• Action item: Find every line below with the word "тільки" in it, and copy each one.

————

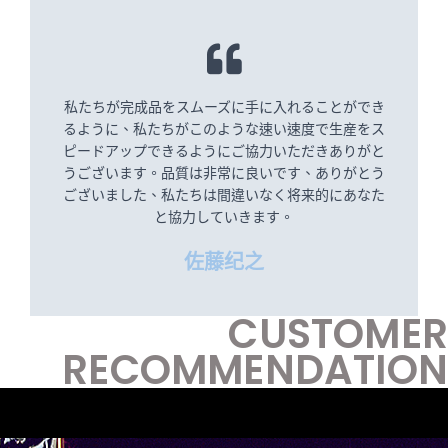
私たちが完成品をスムーズに手に入れることができ
るように、私たちがこのような速い速度で生産をス
ピードアップできるようにご協力いただきありがと
うございます。品質は非常に良いです、ありがとう
ございました、私たちは間違いなく将来的にあなた
と協力していきます。
佐藤纪之
CUSTOMER
RECOMMENDATION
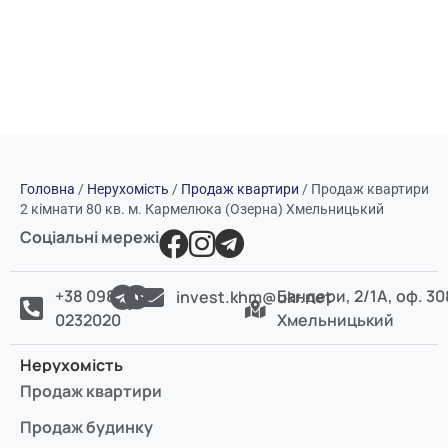
Головна
/
Нерухомість
/
Продаж квартири
/
Продаж квартири
2 кімнати 80 кв. м. Кармелюка (Озерна) Хмельницький
Соціальні мережі
+38 098
Бандери, 2/1А, оф. 30
invest.khm@ukr.net
0232020
Хмельницький
Нерухомість
Продаж квартири
Продаж будинку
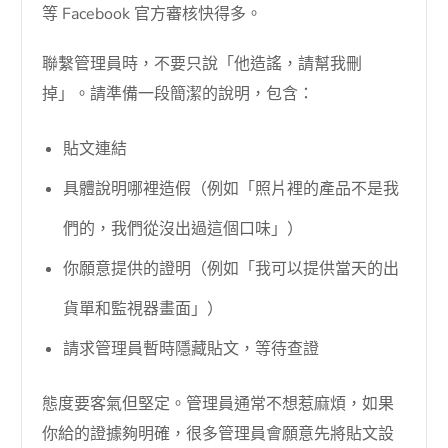
等 Facebook 官方審核快得多。
聯繫管理員時，不要只說「他造謠，請幫我刪
掉」。請準備一段簡潔的說明，包含：
貼文連結
具體說明哪裡造假（例如「照片裡的產品不是我
們的，我們從沒出過這個口味」）
你願意提供的證明（例如「我可以提供當天的出
貨單和監視器畫面」）
請求管理員暫時隱藏貼文，等待查證
態度要客氣但堅定。管理員通常不想惹麻煩，如果
你給的證據夠明確，很多管理員會願意先將貼文設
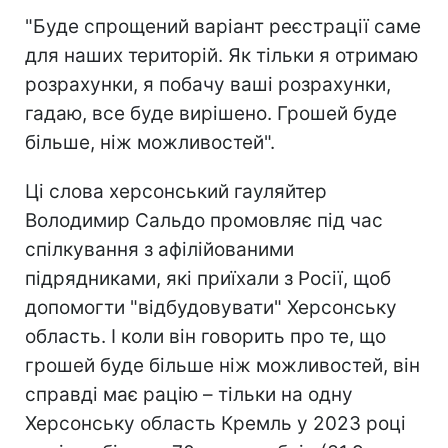
"Буде спрощений варіант реєстрації саме
для наших територій. Як тільки я отримаю
розрахунки, я побачу ваші розрахунки,
гадаю, все буде вирішено. Грошей буде
більше, ніж можливостей".
Ці слова херсонський гауляйтер
Володимир Сальдо промовляє під час
спілкування з афілійованими
підрядниками, які приїхали з Росії, щоб
допомогти "відбудовувати" Херсонську
область. І коли він говорить про те, що
грошей буде більше ніж можливостей, він
справді має рацію – тільки на одну
Херсонську область Кремль у 2023 році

————

• Result of this task:
для наших територій. Як тільки я отримаю
справді має рацію – тільки на одну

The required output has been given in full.